Task description >> How many of the lines in the data contain "below"? Give only the number.

Screenshot grounding data
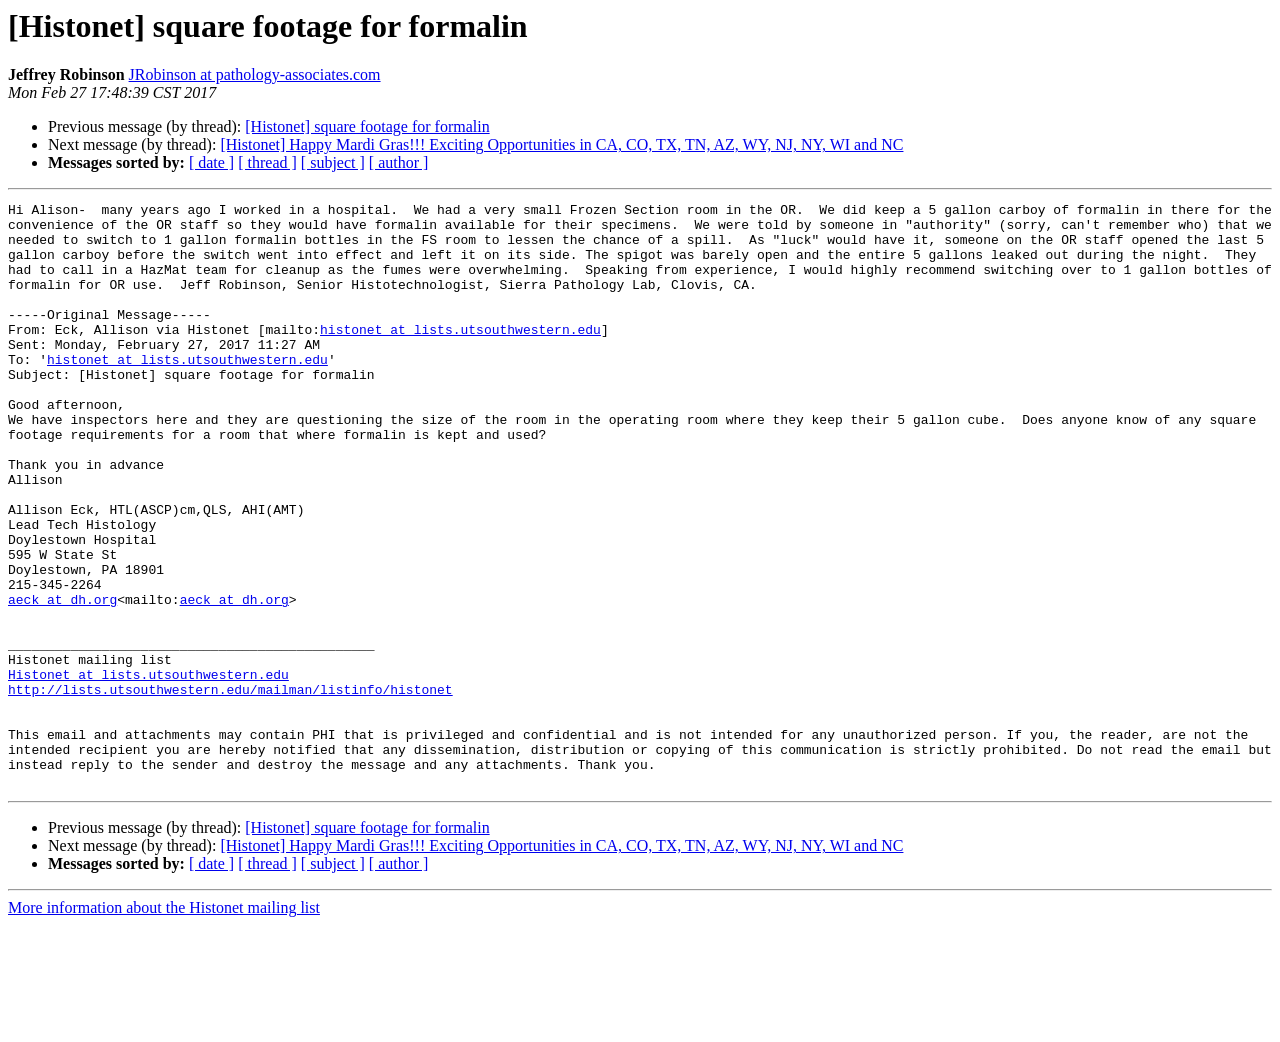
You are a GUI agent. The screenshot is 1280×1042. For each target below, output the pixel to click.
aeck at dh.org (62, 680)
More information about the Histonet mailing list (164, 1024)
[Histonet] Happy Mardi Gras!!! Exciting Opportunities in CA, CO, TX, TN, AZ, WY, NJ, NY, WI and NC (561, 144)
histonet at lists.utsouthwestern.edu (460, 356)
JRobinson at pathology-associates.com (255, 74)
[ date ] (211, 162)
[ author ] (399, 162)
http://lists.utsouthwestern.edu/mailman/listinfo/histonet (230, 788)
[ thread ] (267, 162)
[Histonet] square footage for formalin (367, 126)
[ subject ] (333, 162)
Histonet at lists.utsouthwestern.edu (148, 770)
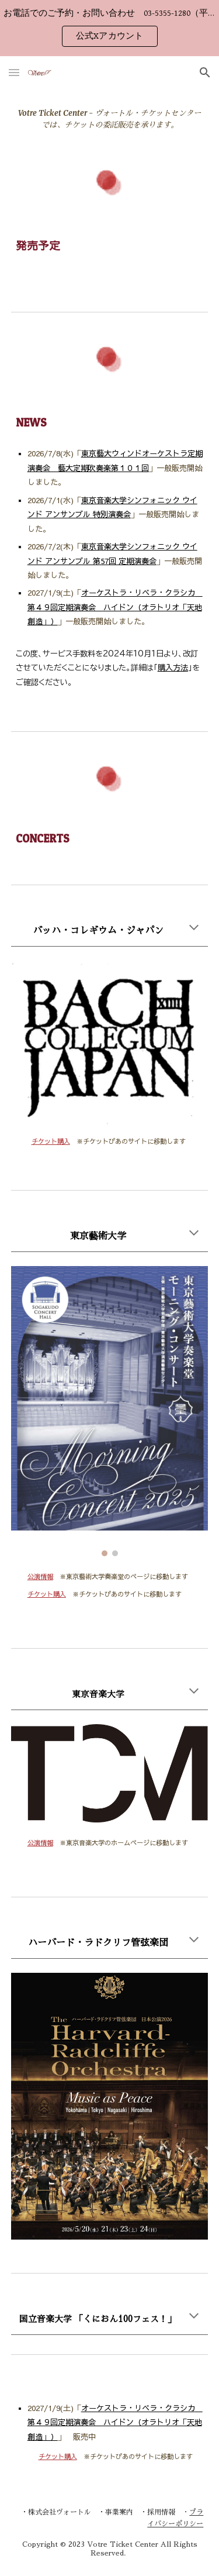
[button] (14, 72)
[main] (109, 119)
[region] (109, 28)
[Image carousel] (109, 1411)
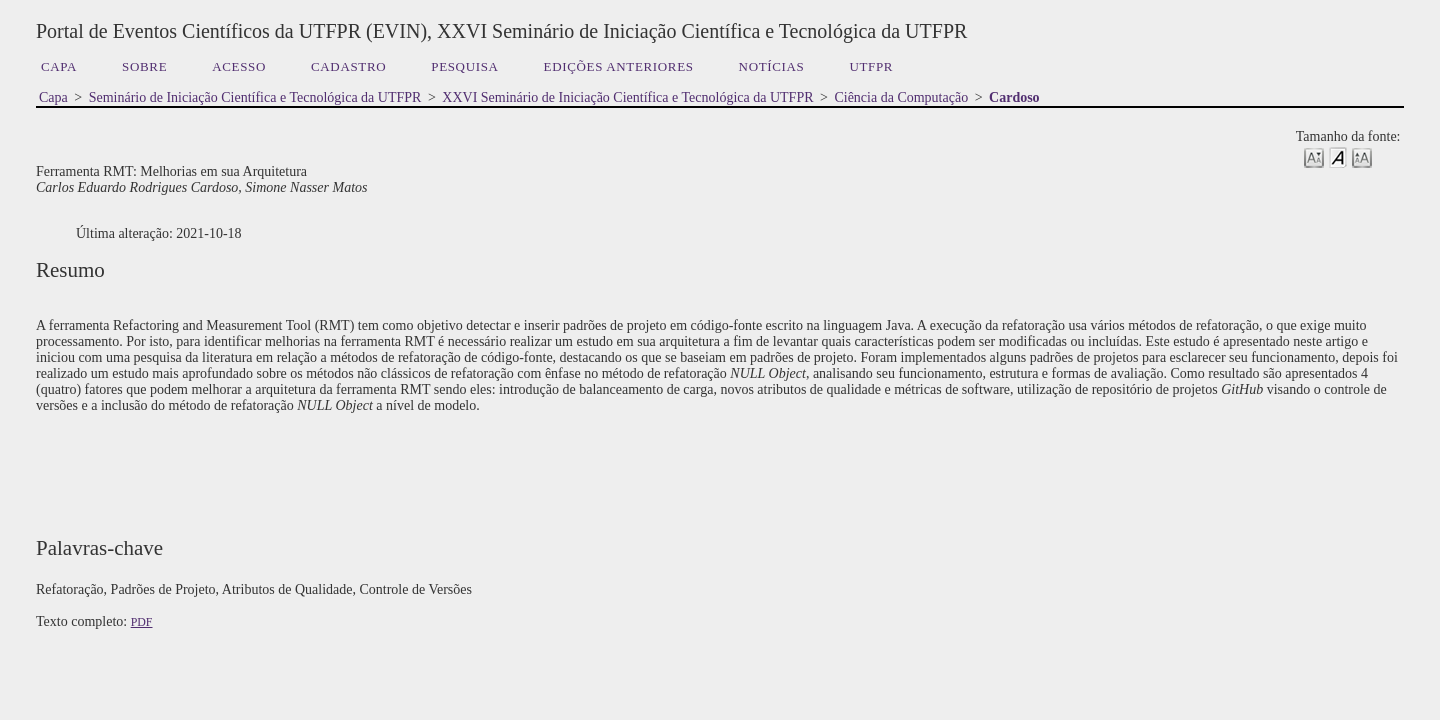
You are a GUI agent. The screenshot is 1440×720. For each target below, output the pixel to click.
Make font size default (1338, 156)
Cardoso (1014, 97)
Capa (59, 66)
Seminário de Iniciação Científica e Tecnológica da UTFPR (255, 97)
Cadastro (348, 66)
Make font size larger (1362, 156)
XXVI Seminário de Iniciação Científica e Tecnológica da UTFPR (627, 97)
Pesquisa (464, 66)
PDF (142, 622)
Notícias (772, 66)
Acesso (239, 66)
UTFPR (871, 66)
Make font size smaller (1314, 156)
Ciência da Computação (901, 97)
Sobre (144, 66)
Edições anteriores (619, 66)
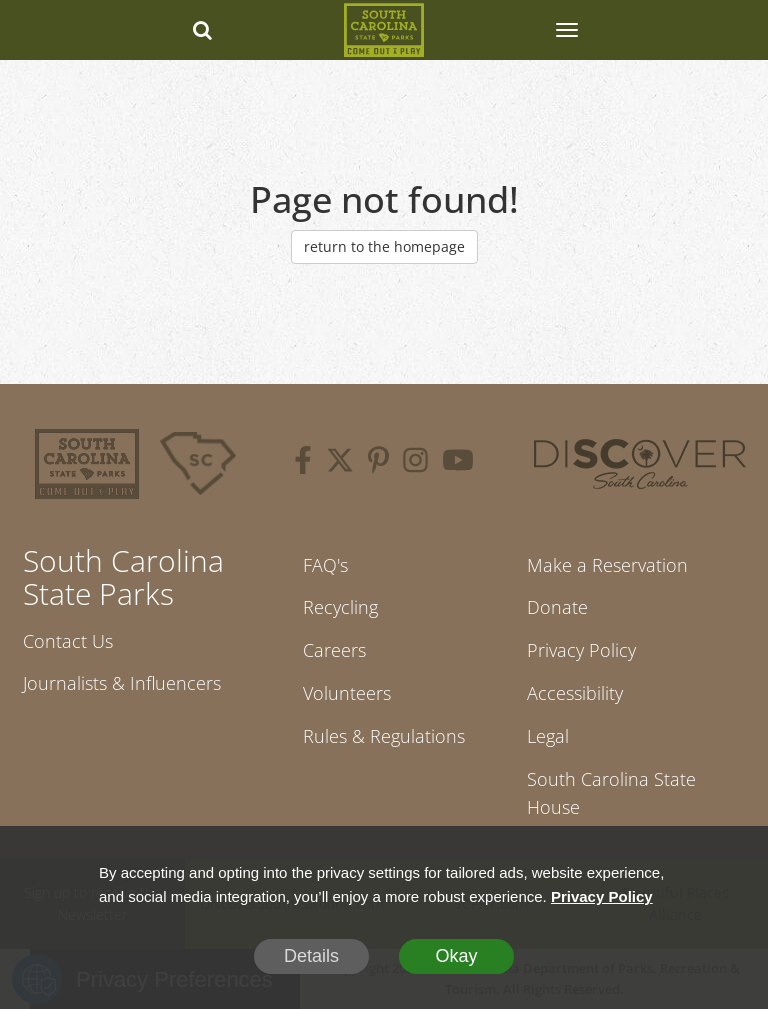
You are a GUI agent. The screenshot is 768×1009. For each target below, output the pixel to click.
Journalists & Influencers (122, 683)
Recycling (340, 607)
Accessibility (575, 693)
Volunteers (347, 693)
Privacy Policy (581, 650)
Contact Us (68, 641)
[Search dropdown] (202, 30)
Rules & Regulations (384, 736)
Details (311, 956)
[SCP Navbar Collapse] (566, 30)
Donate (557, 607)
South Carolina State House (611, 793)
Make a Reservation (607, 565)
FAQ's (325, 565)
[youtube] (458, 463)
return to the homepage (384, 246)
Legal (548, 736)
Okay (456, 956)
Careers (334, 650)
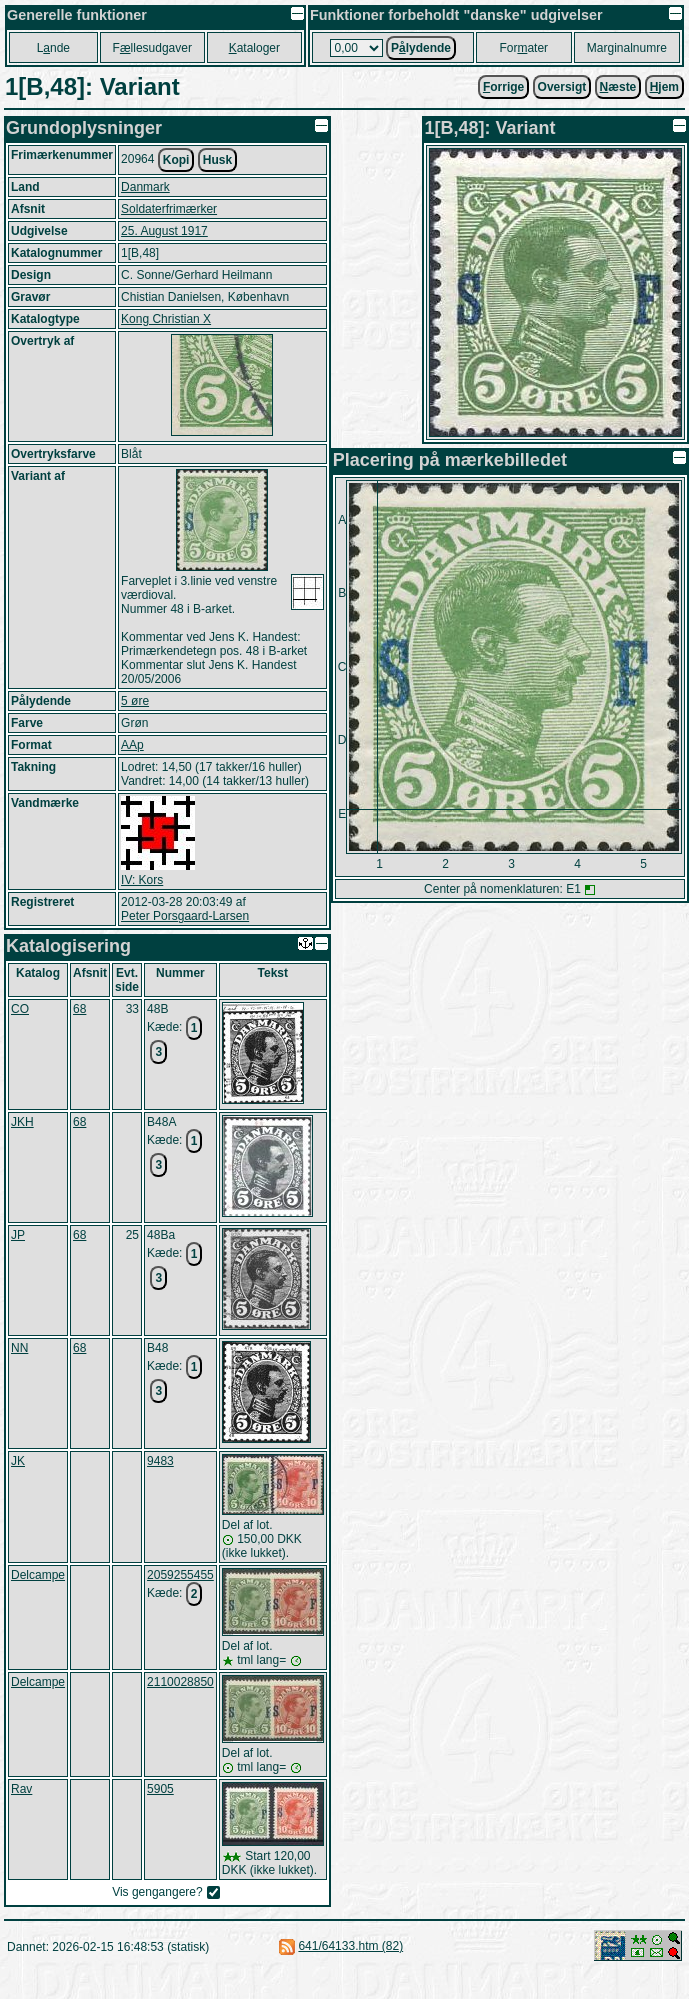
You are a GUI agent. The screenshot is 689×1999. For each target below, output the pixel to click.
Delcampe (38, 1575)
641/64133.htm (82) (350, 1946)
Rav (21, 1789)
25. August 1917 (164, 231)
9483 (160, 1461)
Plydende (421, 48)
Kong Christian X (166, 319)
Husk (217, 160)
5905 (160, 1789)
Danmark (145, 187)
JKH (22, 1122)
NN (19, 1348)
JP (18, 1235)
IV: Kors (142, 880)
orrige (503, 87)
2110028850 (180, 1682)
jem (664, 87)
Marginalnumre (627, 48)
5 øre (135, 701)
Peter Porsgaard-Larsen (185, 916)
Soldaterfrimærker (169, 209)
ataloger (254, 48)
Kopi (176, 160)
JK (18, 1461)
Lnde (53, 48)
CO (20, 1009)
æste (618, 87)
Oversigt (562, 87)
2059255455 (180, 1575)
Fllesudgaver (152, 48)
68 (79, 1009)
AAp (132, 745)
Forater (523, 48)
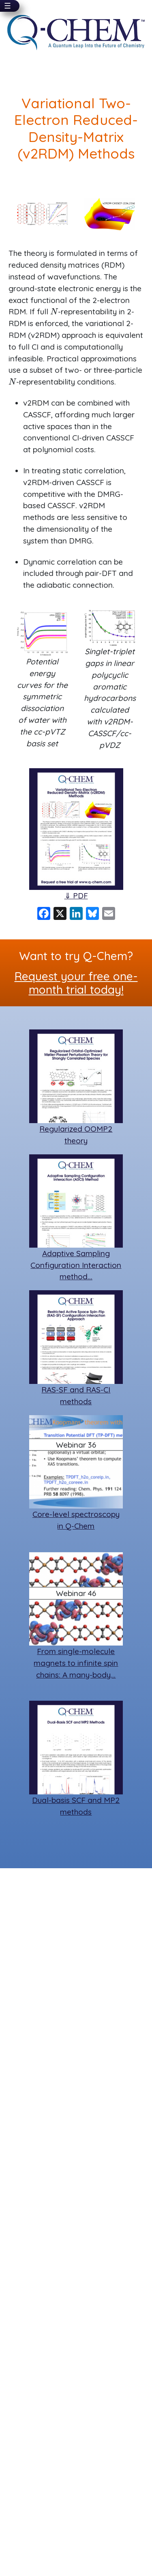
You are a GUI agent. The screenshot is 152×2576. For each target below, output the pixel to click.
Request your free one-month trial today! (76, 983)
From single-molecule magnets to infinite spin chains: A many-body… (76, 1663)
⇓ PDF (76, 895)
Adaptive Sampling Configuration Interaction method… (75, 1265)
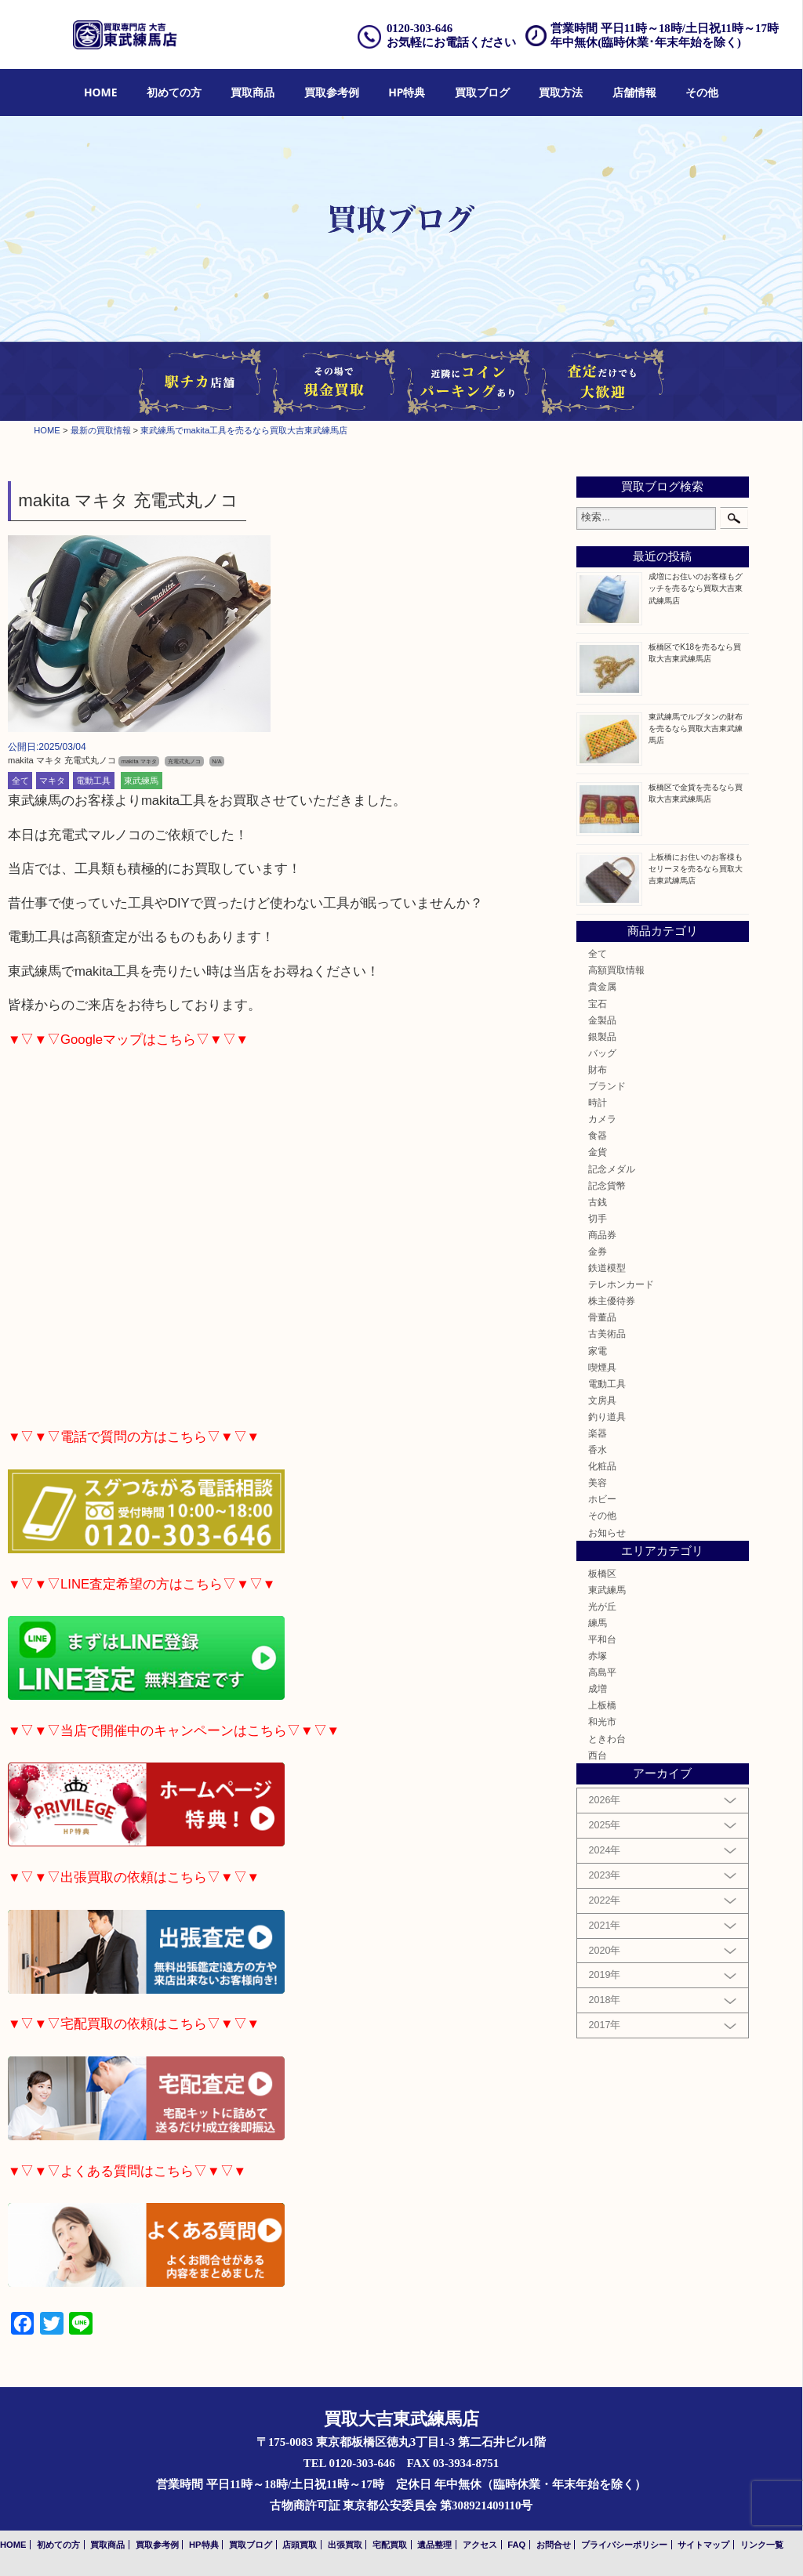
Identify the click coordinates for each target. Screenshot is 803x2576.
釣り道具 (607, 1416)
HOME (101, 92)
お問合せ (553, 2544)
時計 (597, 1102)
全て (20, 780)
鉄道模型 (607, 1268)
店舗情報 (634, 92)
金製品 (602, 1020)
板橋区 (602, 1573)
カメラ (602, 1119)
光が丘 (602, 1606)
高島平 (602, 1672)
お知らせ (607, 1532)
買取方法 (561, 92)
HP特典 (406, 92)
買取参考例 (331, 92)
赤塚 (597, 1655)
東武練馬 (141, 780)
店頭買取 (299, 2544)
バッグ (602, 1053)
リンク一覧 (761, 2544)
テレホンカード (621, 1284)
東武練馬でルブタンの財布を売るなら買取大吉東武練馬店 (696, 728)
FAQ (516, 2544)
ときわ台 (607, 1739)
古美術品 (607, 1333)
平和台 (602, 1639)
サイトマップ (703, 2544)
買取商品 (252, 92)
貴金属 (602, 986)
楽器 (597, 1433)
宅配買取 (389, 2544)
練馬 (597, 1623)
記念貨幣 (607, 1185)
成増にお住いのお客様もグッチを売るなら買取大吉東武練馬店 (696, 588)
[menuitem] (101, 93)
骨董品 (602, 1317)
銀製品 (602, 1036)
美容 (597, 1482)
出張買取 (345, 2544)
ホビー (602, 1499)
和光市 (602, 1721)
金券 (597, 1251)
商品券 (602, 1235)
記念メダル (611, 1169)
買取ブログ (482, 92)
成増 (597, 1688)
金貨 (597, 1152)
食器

Expected answer >> 5